Abstract & commentary
Synopsis: In a retrospective review of treatment of patients with aggressive lymphoma who had relapsed after stem cell transplantation, single-agent rituximab was shown to induce complete or partial responses in close to 50% of patients. This compares favorably to salvage chemotherapy as reported in prior series.
Source: Pan D, et al. Cancer J. 2002;8:371-376.
For patients with large B-cell or mantle-cell lymphoma, survival after relapse from stem cell transplantation is poor. Pan and colleagues at Memorial Sloan-Kettering Cancer Center performed a retrospective analysis to evaluate single-agent rituximab as treatment under such circumstances. Over an approximate 3-year period, 17 patients with aggressive non-Hodgkin’s lymphoma (13 with large B-cell and 4 with mantle cell) were treated with rituximab at 375/m2 weekly for 4 consecutive weeks. Transplantation had occurred a median of 10 months (range, 2-40 months) before relapse and rituximab therapy. The number of prior therapies, including the autologous stem cell transplantation, was 3 (range, 2-6).
Nine of the 17 patients responded (53%) to rituximab, with 4 complete responses and 5 partial responses. The median progression-free survival for all responders was 13 months (range, 6-18 months). Overall, the rituximab was well tolerated, with no patients developing cytopenias requiring transfusion and only 2 patients experiencing mild infusion-related symptoms.
Comment by William B. Ershler, MD
This retrospective review included patients treated from 1997 through early 2000. The findings are interesting and certainly support the impression that most oncologists already hold, which is that rituximab is active not only in follicular, well-differentiated lymphoma (for which it currently holds an FDA-approved indication), but as treatment for large-cell lymphoma as well. In fact, rituximab added to cyclophosphamide, doxorubicin, vincristine, and prednisone (CHOP) was shown to be superior to CHOP alone when used as first-line therapy for elderly patients with aggressive non Hodgkin’s lymphoma (NHL).1 In patients with mantle-cell lymphoma, rituximab plus Hyper-CVAD resulted in a 2-year failure-free survival of 72%, results that may be comparable to stem cell transplantation.2 Thus, currently, few patients will reach a point of relapse from stem cell transplantation without prior experience with rituximab.

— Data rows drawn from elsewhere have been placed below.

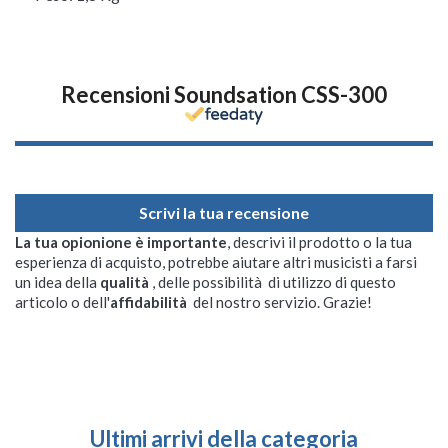
Recensioni Soundsation CSS-300
Scrivi la tua recensione
La tua opionione è importante
, descrivi il prodotto o la tua
esperienza di acquisto, potrebbe aiutare altri musicisti a farsi
un idea della
qualità
, delle possibilità di utilizzo di questo
articolo o dell'
affidabilità
del nostro servizio. Grazie!
Ultimi arrivi della categoria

Nonetheless, the demonstration of single-agent activity of rituximab in chemotherapy-refractory, aggressive lymphoma is of importance. Future investigation might find that schedules that include rituximab following transplant may have fewer or delayed recurrence. Furthermore, there are now radiolabeled anti-CD-20 antibodies, which have yet to be of demonstrable benefit in the treatment of aggressive lymphoma,3 and it would seem likely that these agents will also be of value in aggressive lymphoma, as adjuncts to chemotherapy or in remission maintenance.
Dr. Ershler is Editor of Clinical Oncology Alert, INOVA Fairfax Hospital Cancer Center in Fairfax, VA and Director of the Institute for Advanced Studies in Aging, Washington, DC.
1. Coiffier B, et al. N Engl J Med. 2002;346:235-242.
2. Romaguera J, et al. Blood. [abstract]. 2001;98:1447.
3. Gordon L, et al. Proc Am Soc Clin Oncol. [abstract] 2002;266.